In practice it is not necessary to model nodes as explicit vectors, but the
ability to do so is very convenient for computation. In particular, searching,
clustering, indexing, and other related machine-learning tasks are simple to
express in this model: Node-vectors can be projected into weight vectors for
computing similarities or identifying clusters, or subjected to principal
components analysis to identify relevant features, and so on.
=== [[TermVName]] Vector-Name (*VName*)
Taking the view that a node is essentially a vector of its properties leads to
the naming scheme Kythe uses for nodes in its graph:
A node _N_ can be uniquely identified relative to a universe _U_ of nodes by
fixing any _v_-dimensional projection of the node's attributes that differs
from all _U_ \ \{N\} under the same projection. In other words, we can choose
a name for _N_ by picking a small basis of <<TermFact,facts>> about a node, and
use the node's projection into the basis as its ``name''. This works as long
as the facts we pick are sufficient to distinguish all the nodes in our set
_U_.
We call a name constructed using this approach a ``Vector-Name'' or *VName* for
the node. A VName is the primary unit of naming in the Kythe graph store.
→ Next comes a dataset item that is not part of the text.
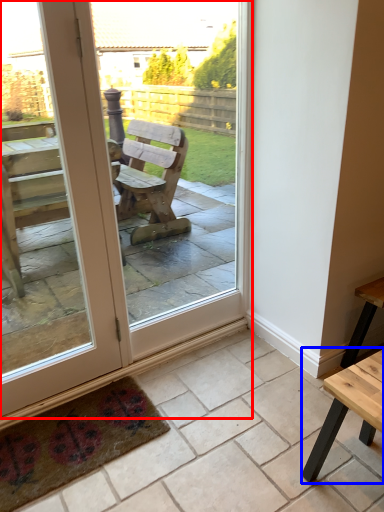 Question: Which point is further to the camera, door (highlighted by a red box) or table (highlighted by a blue box)?

Choices:
 (A) door
 (B) table

Answer: (A)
One important property of a VName is that it is extensible: As a collection of
nodes grows, new nodes may arrive that differ from the existing nodes, but have
the same VName. To maintain uniqueness, it is only necessary to add one or more
additional dimensions to the VName projection to account for the new
data. Updating existing VNames to a new projection is a trivial mechanical
rewriting process, particularly when the new projection is an extension of the
old one.
The initial definition of a VName will include the following 5 fields:
* *Signature.* An opaque signature generated by the analyzer. The format of
this string is opaque outside the analyzer itself, but informally should be
sufficient to distinguish nodes within a corpus of the language. (However,
VNames for built-ins should be unique across corpora of the same language).
For example:
`com.google.common.collect.Lists.newLinkedList<#1>()`.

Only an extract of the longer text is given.